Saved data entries
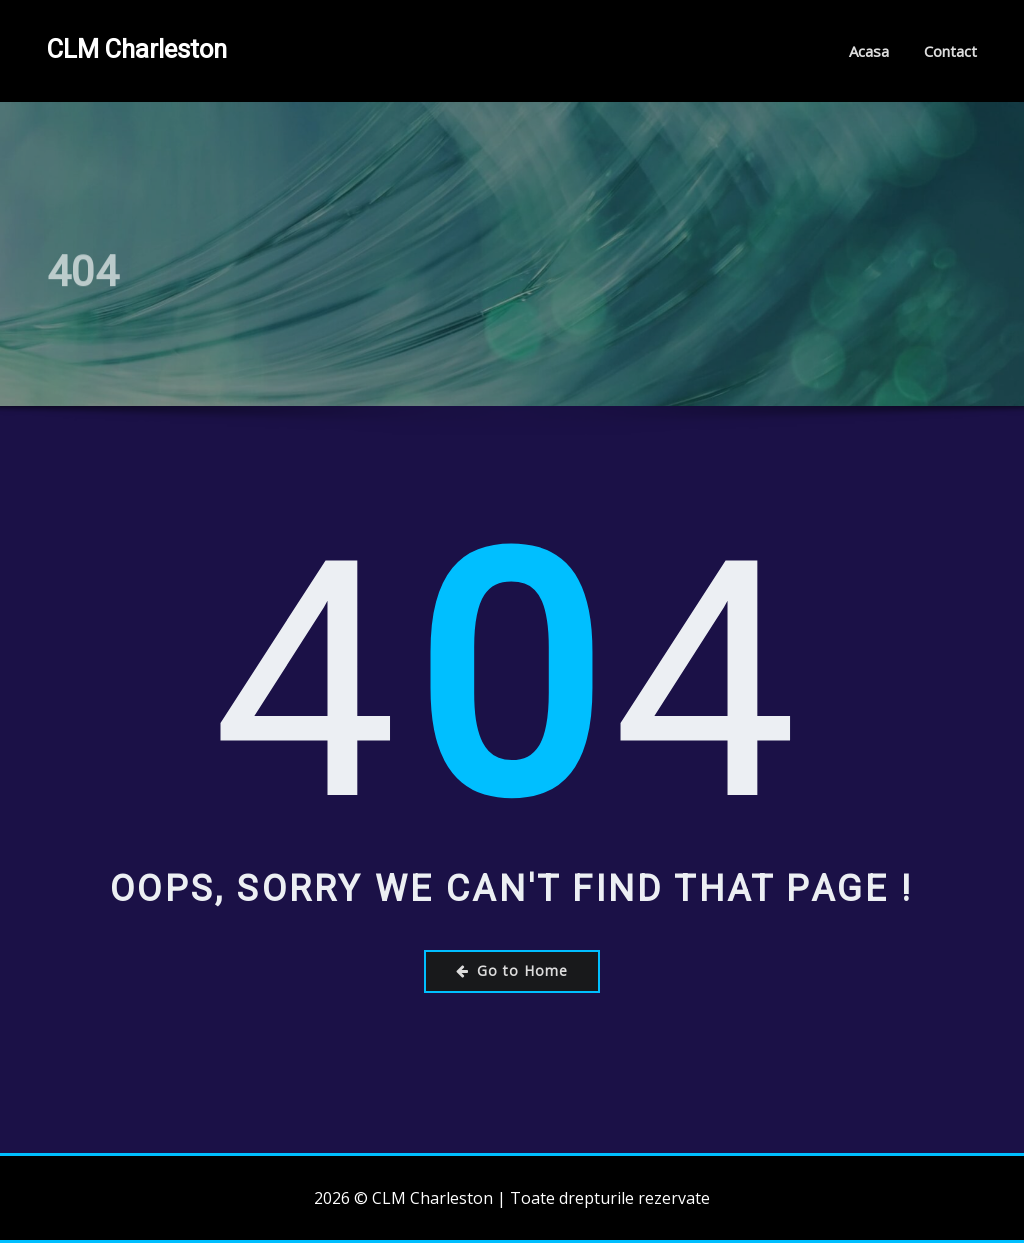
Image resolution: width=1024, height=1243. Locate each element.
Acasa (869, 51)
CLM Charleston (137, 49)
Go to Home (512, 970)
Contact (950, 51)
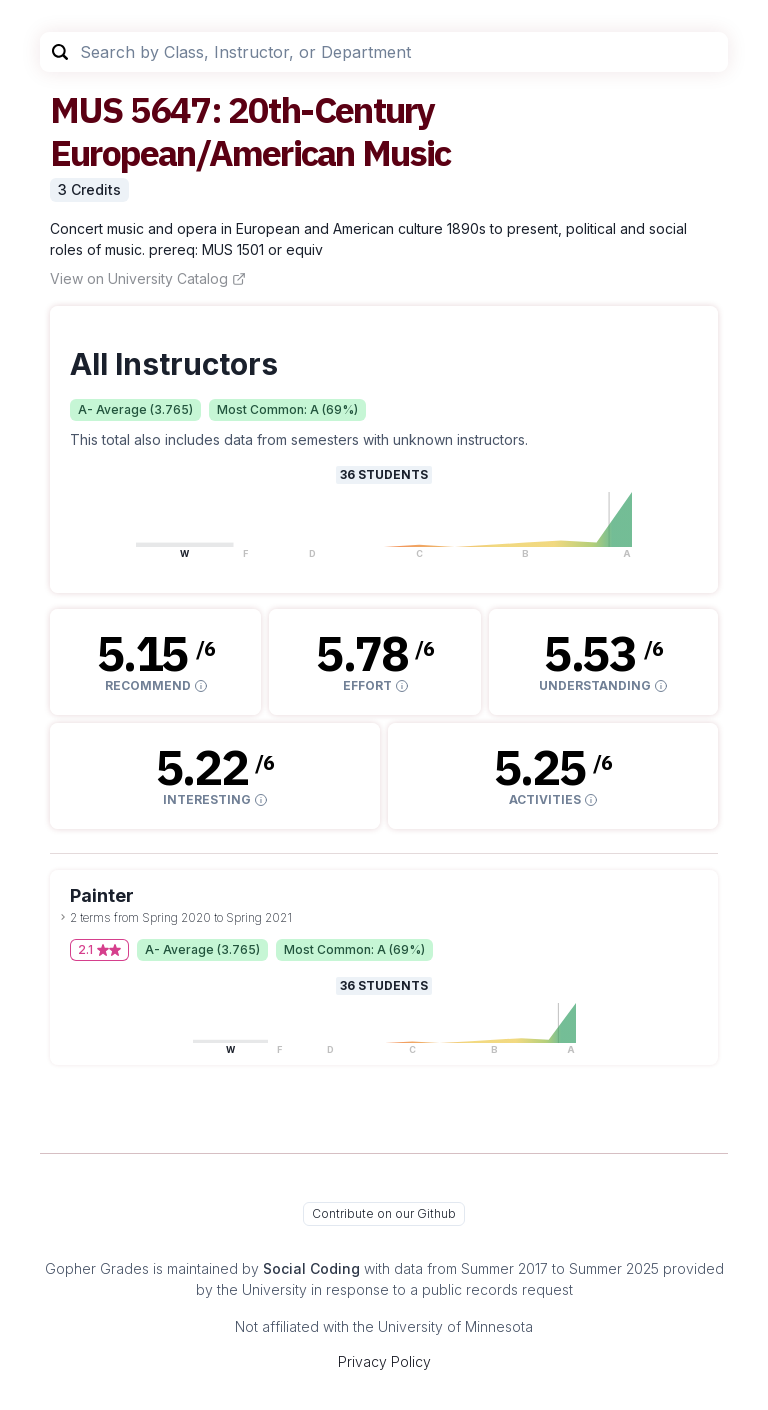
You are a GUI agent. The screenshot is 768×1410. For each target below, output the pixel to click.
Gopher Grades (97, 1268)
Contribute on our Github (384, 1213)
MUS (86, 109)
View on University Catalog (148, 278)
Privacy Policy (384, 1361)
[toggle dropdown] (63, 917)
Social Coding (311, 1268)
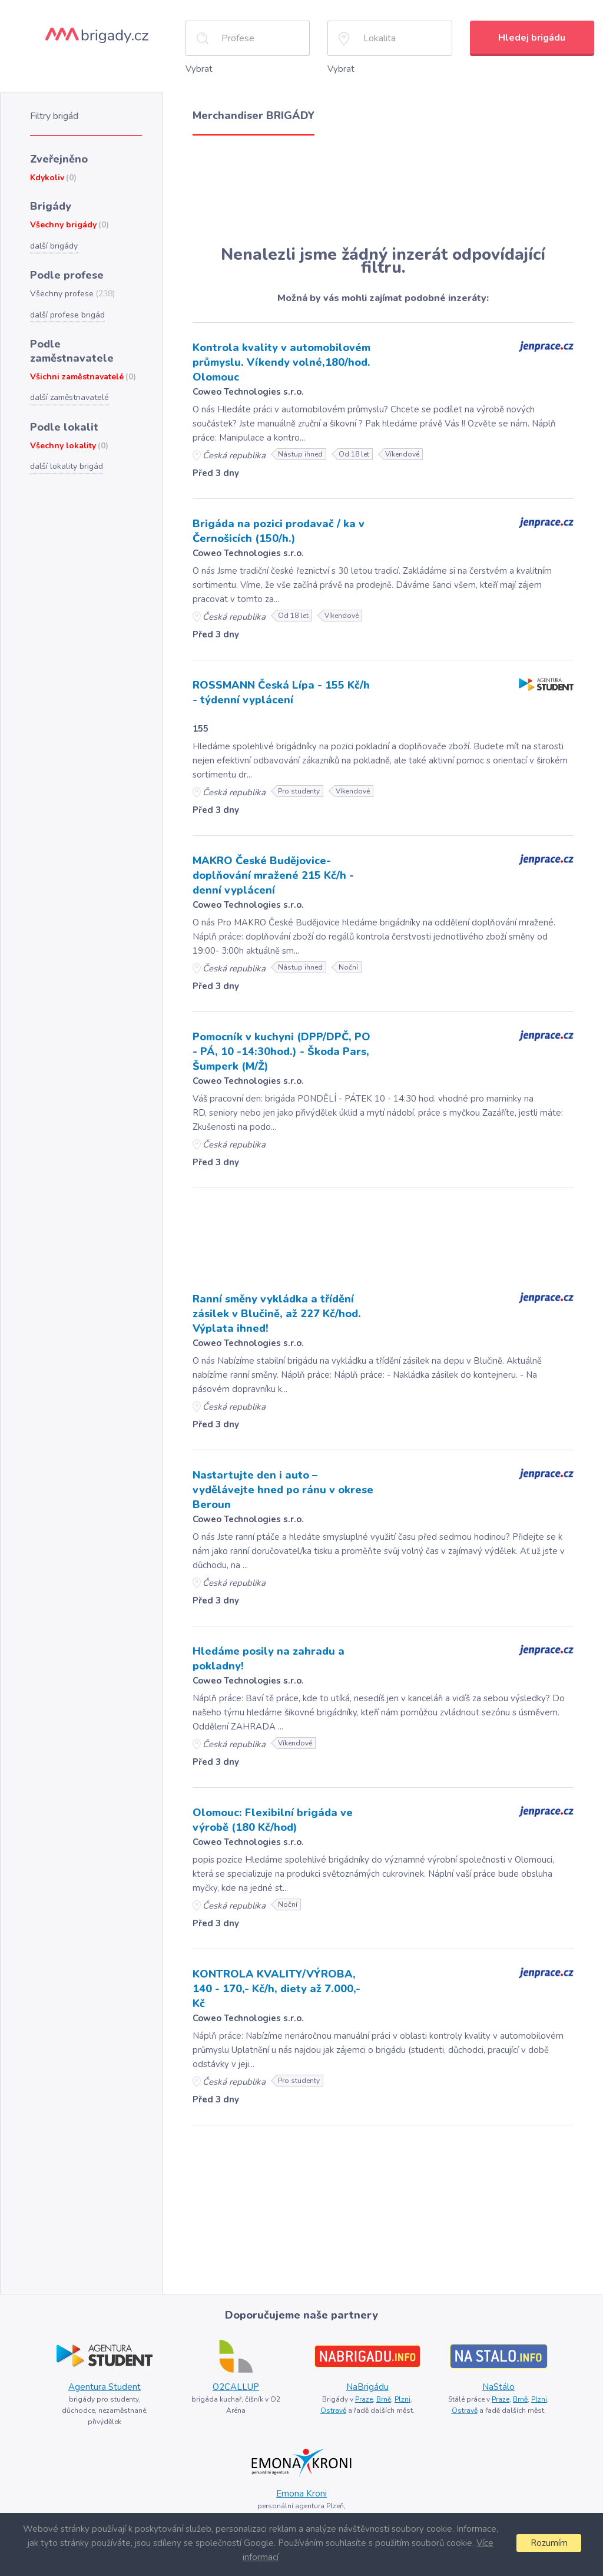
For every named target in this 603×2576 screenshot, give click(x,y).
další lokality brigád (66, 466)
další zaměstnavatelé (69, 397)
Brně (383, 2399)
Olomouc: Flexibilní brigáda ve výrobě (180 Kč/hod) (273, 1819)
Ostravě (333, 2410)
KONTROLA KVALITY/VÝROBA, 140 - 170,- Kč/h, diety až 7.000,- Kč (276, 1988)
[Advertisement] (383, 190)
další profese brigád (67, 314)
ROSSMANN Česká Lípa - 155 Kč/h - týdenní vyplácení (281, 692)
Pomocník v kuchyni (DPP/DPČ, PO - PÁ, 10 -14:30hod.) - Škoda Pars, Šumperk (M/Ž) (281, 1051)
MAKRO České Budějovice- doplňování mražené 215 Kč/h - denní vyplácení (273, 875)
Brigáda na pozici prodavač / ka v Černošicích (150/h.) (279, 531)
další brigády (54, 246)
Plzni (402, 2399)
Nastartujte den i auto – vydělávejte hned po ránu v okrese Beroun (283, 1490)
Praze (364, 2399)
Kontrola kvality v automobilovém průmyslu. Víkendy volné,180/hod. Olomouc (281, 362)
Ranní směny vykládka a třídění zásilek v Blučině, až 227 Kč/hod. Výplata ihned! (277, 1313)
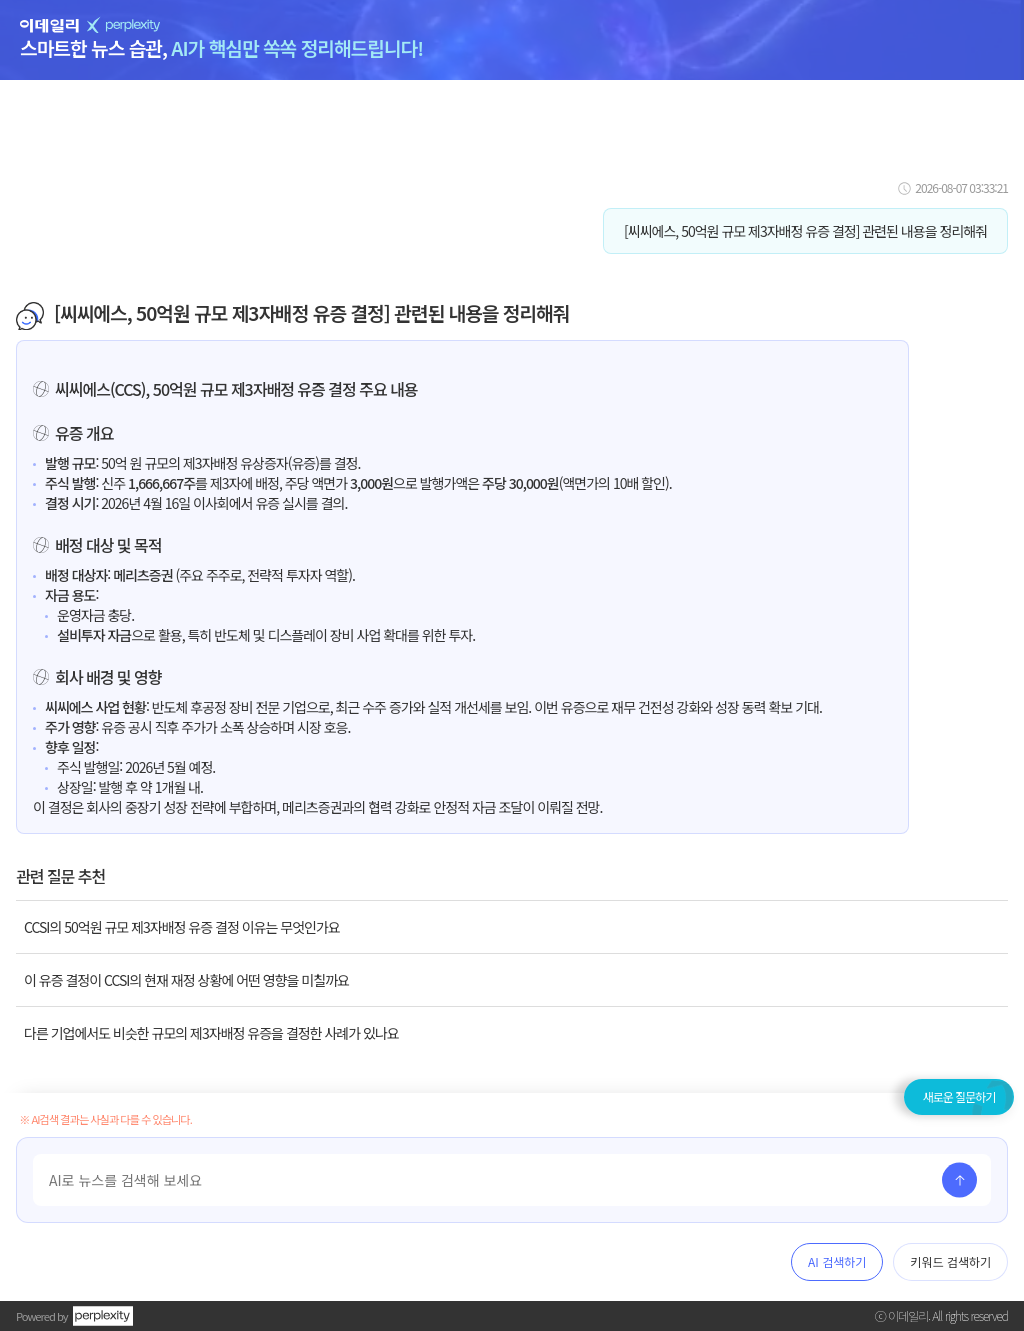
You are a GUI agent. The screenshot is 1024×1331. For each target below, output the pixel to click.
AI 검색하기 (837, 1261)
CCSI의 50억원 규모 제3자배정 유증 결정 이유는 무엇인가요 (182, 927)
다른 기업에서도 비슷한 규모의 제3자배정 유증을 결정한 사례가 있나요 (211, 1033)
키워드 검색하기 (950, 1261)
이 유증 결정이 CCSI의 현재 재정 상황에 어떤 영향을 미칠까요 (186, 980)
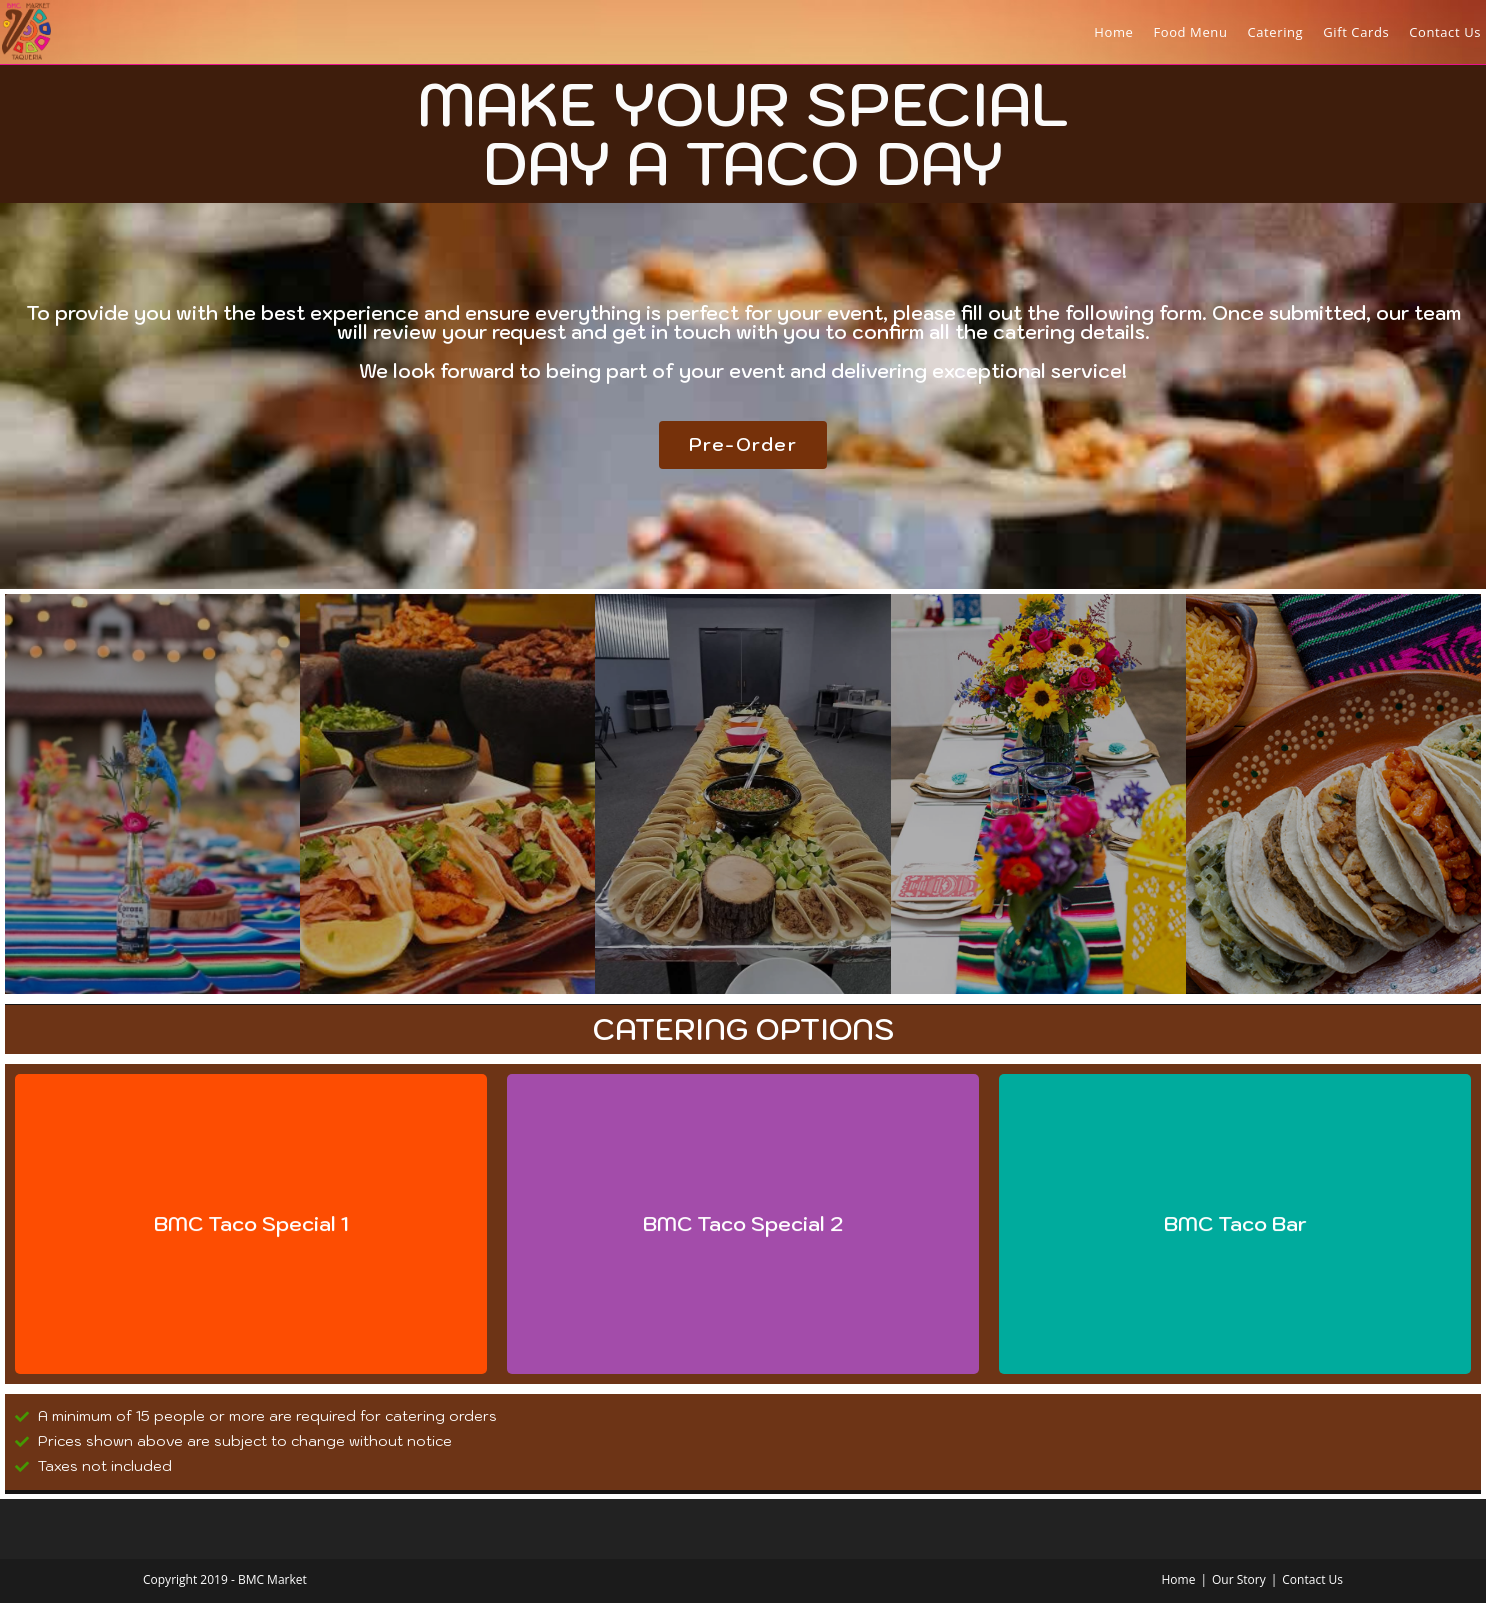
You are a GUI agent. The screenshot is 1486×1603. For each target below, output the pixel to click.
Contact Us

- _Brief_: Report the count of lines in the entries that contain the string "Olomouc", and nothing besides it.

- _Finished exercise_: 2